For the average Telegraph reader, Booker's columns are frequently like a bucket of cold water and none more so than this week's which is sub titled: The documents which explain exactly how much chaos we will suffer when we leave the EU.
He talks about fishermen for example, those who cheered wildly when the referendum result was announced and possible border delays:
"Last Tuesday, for instance, BBC Radio Four’s Today programme interviewed fishermen whose businesses depend wholly on being able to export langoustines and mussels to the Continent. Their live catches have to be trucked to their customers without any delays via the Channel ports. But they have now awoken to what one called the “existential” threat of time-consuming new border controls, which will make this impossible.

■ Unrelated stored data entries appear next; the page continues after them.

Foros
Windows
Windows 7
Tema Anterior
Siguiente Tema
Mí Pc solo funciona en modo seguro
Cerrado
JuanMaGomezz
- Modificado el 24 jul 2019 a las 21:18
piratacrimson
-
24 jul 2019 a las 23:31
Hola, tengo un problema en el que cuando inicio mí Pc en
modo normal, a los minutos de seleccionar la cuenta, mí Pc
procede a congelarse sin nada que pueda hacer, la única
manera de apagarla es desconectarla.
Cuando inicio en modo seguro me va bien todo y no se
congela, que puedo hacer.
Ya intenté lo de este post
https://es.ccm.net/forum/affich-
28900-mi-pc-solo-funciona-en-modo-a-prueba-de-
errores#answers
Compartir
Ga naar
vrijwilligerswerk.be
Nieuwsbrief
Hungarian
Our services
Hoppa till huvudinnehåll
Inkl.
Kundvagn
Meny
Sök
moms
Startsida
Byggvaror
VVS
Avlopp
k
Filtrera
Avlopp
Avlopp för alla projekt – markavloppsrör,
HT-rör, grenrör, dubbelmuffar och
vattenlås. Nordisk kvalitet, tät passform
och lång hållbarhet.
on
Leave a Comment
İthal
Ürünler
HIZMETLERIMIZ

"As one Scotsman said, 'you can actually taste the fear, see the fear in their eyes' as the fishermen realise that this will put them out of business. But neither they nor the BBC knew the half of it".

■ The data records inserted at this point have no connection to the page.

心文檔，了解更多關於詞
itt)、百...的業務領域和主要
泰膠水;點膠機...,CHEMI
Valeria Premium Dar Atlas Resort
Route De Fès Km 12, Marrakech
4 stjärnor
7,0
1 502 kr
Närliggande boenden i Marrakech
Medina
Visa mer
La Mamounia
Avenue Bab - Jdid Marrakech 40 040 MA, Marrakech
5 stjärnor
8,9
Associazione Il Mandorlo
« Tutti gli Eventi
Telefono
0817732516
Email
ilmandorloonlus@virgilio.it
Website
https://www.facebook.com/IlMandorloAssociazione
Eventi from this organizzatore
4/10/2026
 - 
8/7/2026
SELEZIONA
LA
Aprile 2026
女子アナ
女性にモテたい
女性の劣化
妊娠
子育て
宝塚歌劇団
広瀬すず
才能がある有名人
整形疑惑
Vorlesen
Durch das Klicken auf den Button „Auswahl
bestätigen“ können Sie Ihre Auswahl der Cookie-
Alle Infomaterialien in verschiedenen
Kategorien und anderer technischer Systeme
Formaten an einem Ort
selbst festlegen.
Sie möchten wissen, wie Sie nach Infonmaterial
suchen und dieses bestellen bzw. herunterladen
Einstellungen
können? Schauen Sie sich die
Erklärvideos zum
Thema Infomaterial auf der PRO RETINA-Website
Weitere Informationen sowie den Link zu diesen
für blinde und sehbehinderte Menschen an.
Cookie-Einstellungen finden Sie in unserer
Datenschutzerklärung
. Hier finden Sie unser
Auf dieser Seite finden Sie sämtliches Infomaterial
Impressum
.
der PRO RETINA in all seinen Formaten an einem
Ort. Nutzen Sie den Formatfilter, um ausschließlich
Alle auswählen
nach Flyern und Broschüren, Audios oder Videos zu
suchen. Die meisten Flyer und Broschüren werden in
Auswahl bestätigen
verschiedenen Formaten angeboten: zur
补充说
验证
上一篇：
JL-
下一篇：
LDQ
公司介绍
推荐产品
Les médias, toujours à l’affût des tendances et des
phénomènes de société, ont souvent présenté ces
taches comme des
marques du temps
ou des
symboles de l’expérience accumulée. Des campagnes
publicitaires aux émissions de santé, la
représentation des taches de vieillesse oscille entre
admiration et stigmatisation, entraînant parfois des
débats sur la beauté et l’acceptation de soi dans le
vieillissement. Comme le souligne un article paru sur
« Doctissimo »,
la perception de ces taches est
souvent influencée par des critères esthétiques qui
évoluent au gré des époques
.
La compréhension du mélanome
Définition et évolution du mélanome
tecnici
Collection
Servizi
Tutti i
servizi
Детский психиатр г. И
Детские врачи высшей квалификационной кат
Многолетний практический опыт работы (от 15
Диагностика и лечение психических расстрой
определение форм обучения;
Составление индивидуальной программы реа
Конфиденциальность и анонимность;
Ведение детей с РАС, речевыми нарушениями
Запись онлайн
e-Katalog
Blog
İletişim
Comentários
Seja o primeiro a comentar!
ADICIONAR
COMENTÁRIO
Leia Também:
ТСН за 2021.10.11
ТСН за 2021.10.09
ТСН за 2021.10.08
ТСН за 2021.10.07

Before explaining the Notice to Stakeholders on foodstuffs says importing any food of animal origin is prohibited unless certain conditions are met - including the UK being listed as an "eligible" third country, a process that can take up to six months and can't even start until after we leave!
And the last point of his column is worth repeating in full:
"In a fractious Any Questions discussion of the chaos engulfing our railways, Jacob Rees-Mogg missed a trick when he was castigating the decision to split off the ownerships of trains and the track.
"It might have lent even more force to his point if he could have explained that the origins of this blunder lay in the 1992 Railways Regulations, nodded through Parliament under the European Communities Act to implement a Brussels directive, 91/440, as a prelude to selling off British Rail.
"The irony was that we didn’t actually have to go as far as we did. All the directive ruled was that the accounts and management of “transport” and “infrastructure” had to be separated, not their ownership. Which is why no other country in the EU was silly enough to follow our example".